*** SOURCE DATA Section Begins ***
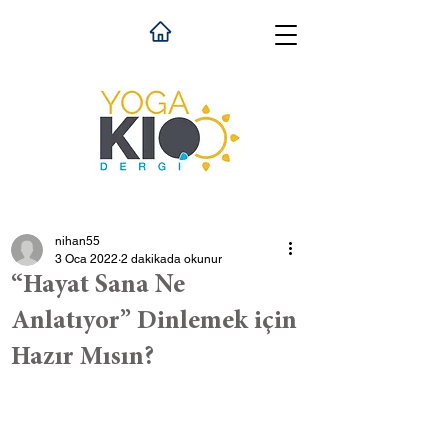
nihan55
3 Oca 2022
2 dakikada okunur
“Hayat Sana Ne
Anlatıyor” Dinlemek için
Hazır Mısın?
*** SOURCE DATA Section Ends ***
**WHAT IS BEING ASKED:** Your answer must be a verbatim copy of the entries above, with no images included.

**OUTPUT OF THE TASK:**
nihan55
3 Oca 2022
2 dakikada okunur
“Hayat Sana Ne
Anlatıyor” Dinlemek için
Hazır Mısın?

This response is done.